Salt tips

There are lots of simple ways to reduce the amount of salt you eat, whether you're cooking, eating out or choosing food at the shops. Take a look at our salt tips to see what you can do.
- Check the label to help you choose healthier breakfast cereals. Try puffed wheat, wheat biscuits or muesli with no added salt.
- Go for reduced-salt back bacon in your bacon sandwich. And try adding some slices of tomato instead of ketchup.
- When you're buying bread, compare the amount of salt in different types and choose the lower one.
- Try having just a small amount of smoked foods such as smoked meat and fish, or eat them less often, because these can be high in salt.
- Go for tinned veg and pulses without added salt.
- For healthier snacks try to choose fruit or vegetables like carrot or celery sticks, a teacake or a fruit bun. If you are going to have crisps or crackers – check the label and choose those with a lower salt content.
- If you're choosing a ready meal or a ready-made pasta sauce, compare different types and choose the one that is lower in salt.
- Go easy with ketchup, soy sauce, mustard, pickles and mayonnaise - these can all be high in salt.

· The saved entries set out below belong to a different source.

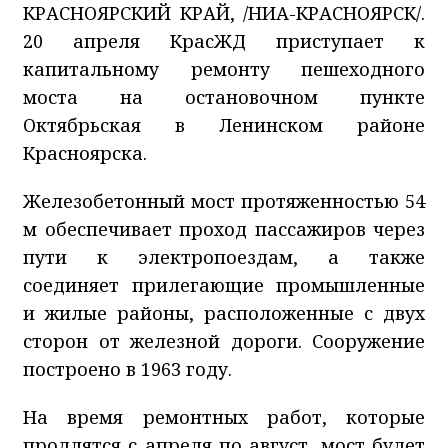
КРАСНОЯРСКИЙ КРАЙ, /НИА-КРАСНОЯРСК/.
20 апреля КрасЖД приступает к
капитальному ремонту пешеходного
моста на остановочном пункте
Октябрьская в Ленинском районе
Красноярска.
Железобетонный мост протяженностью 54
м обеспечивает проход пассажиров через
пути к электропоездам, а также
соединяет прилегающие промышленные
и жилые районы, расположенные с двух
сторон от железной дороги. Сооружение
построено в 1963 году.
На время ремонтных работ, которые
продлятся с апреля по август, мост будет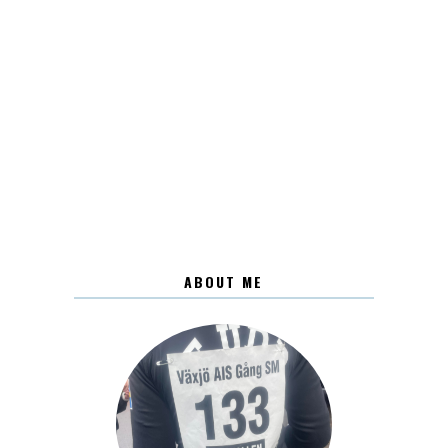
ABOUT ME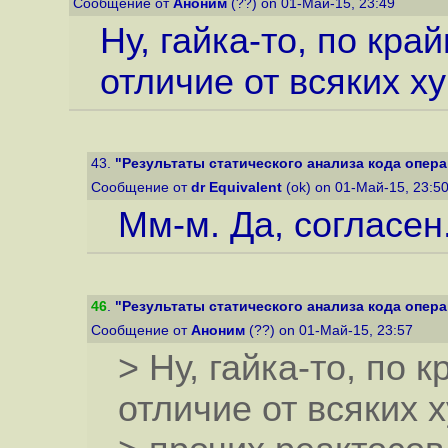
Сообщение от
Аноним
(??) on 01-Май-15, 23:49
Ну, гайка-то, по кр
отличие от всяких х
43.
"Результаты статического анализа кода опера
Сообщение от
dr Equivalent
(ok) on 01-Май-15, 23:5
Мм-м. Да, согласен
46
.
"Результаты статического анализа кода опера
Сообщение от
Аноним
(??) on 01-Май-15, 23:57
> Ну, гайка-то, по 
отличие от всяких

- Try not to add salt automatically when you're cooking or about to eat. Often people only use salt out of habit.
Eating out
If you're eating in a restaurant or café, or ordering a takeaway, you can still eat less salt by making some smart choices.
- When you order a pizza, choose vegetable or chicken toppings instead of pepperoni, bacon, or extra cheese.

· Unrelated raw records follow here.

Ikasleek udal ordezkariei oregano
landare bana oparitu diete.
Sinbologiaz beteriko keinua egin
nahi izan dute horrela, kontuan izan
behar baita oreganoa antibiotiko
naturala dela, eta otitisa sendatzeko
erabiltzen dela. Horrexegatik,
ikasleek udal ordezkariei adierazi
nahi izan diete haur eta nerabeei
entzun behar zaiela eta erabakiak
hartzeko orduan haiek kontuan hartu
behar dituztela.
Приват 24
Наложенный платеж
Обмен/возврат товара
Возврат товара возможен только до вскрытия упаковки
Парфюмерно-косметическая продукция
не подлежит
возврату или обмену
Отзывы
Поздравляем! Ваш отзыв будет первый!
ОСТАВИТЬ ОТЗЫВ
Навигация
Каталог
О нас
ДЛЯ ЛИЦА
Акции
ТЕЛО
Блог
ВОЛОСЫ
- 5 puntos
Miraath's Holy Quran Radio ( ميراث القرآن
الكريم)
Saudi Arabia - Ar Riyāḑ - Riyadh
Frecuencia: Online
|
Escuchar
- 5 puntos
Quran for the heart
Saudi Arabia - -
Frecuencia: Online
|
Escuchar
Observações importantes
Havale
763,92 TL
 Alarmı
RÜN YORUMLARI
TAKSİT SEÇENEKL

- At the sandwich bar, go for fillings such as chicken salad or poached salmon, instead of ham or cheese and pickle, which are usually higher in salt.
- If you're having a Chinese or Indian meal, go for plain rice because this is lower in salt than egg-fried rice or pilau rice.
- Try not to have salty chips too often - you could have a jacket potato instead.
- When you have a salad, ask for the dressing on the side, so you only have as much as you need. Some dressings can be high in salt, as well as fat.
Cooking
There are lots of ways to add flavour to your cooking without using any salt.
- Add fresh herbs to pasta dishes, vegetables and meat.
- Marinate meat and fish in advance to give them more flavour.
- Use garlic, ginger, chilli and lime in stir fries.
- Add red wine to stews and casseroles, and white wine to risottos and sauces for chicken.
- Make your own stock and gravy, instead of using cubes or granules, or look out for reduced-salt varieties.
- Roast vegetables such as red peppers, courgettes, fennel, parsnips and squash to bring out their flavour.
- Squeeze lemon juice onto fish or seafood.
- Try using different types of onion - brown, red, white, spring onions, shallots.
- Make sauces using ripe flavoursome tomatoes and garlic.
- Use black pepper as seasoning on pasta, scrambled egg etc instead of salt.